If a pregnancy does not take place even after male infertility treatment, one of the assisted reproduction methods may be suggested to you. If the man is diagnosed with normospermia or a slight decrease in some of the key parameters of sperm analysis, the physician may recommend the couple undergo intrauterine insemination (IUI). This procedure is carried out especially in cases where sperm are not able to individually penetrate the cervix into the uterus (to detect this a postcoital test – PCT is used).

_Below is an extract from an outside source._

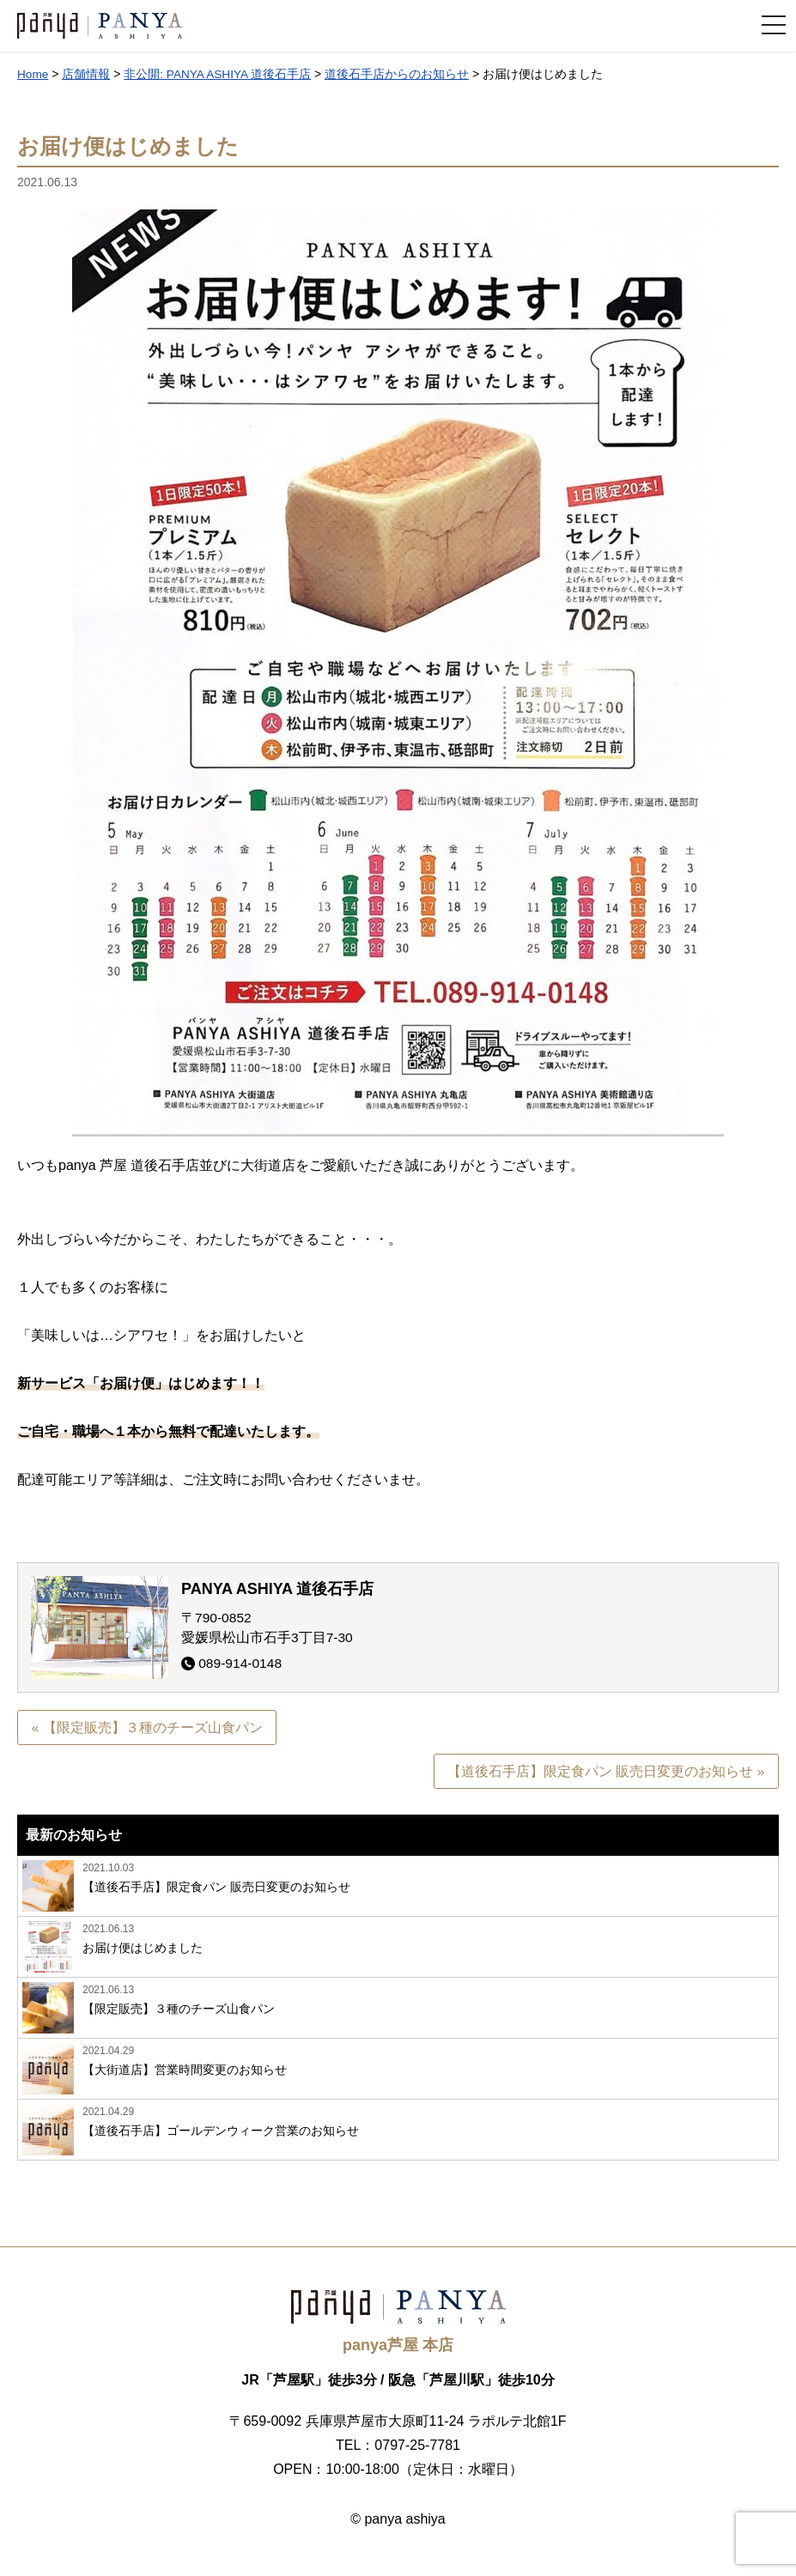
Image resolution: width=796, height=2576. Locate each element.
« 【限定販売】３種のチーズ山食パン (147, 1727)
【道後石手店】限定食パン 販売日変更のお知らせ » (605, 1772)
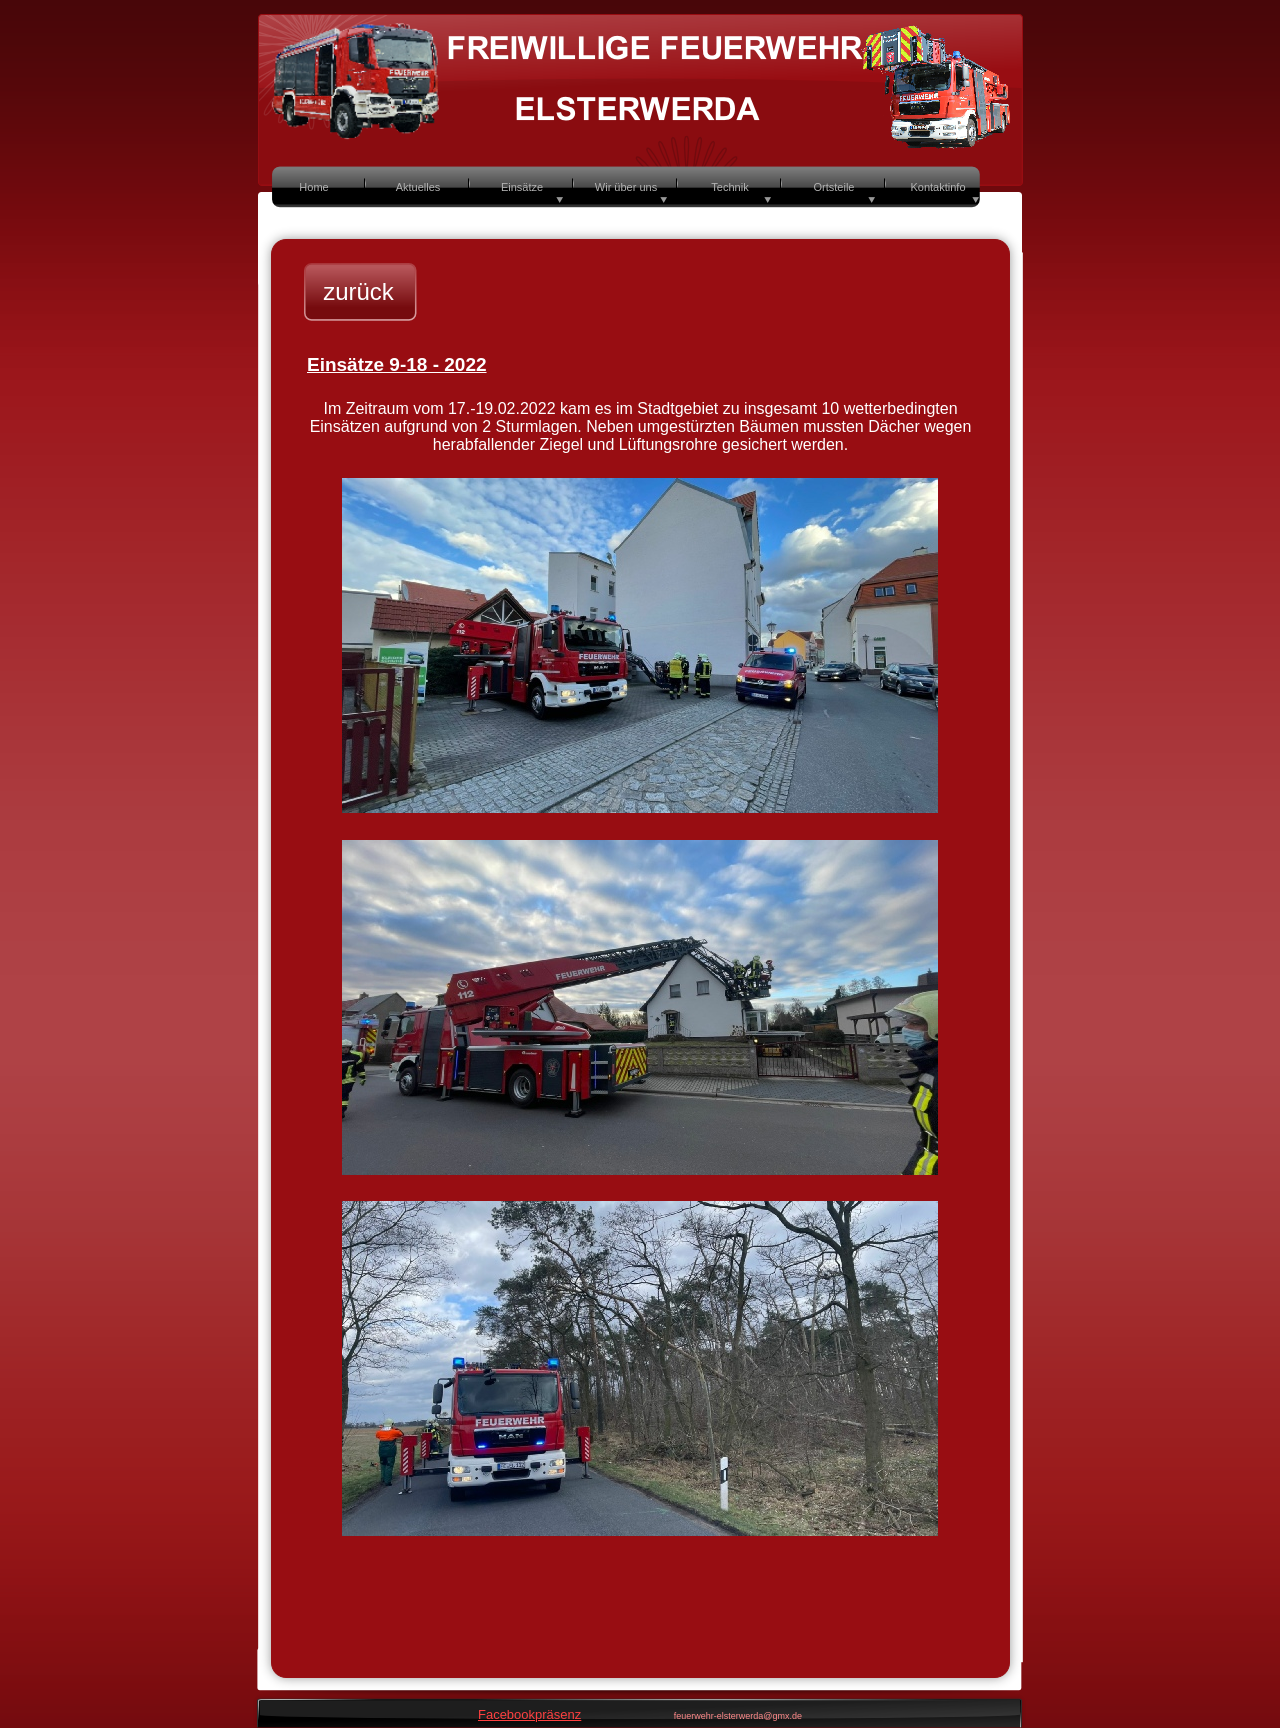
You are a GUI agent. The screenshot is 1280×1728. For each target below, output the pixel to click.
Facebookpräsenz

If for some reason the partner’s eggs cannot be fertilized by the sperm, there is a possibility of assisted intrauterine insemination (AIUI) for which donor’s sperm is used. Intrauterine insemination is recommended to be performed a maximum of 3 to 4 times, and if the method is not effective, the doctor usually recommends in vitro fertilization (IVF).

If the values of sperm analysis and post-coital test are normal and yet the couple cannot conceive spontaneously, the doctor usually  recommends the classical method of fertilization (joint co-incubation of gametes in a small space in a special medium).

If the man was diagnosed with a low sperm count, low motility or morphology, the classic IVF may not be effective. In these cases it is suitable to use the ICSI method (Intracytoplasmic Sperm Injection), in which the embryologist selects one suitable sperm and inserts it into an egg.

An alternative to this method is the PICSI method, which can be recommended to you if there is a lot of sperm with fragmented DNA in the ejaculate. In this method, the embryologist selects the sperm according to the visual assessment and their functional quality.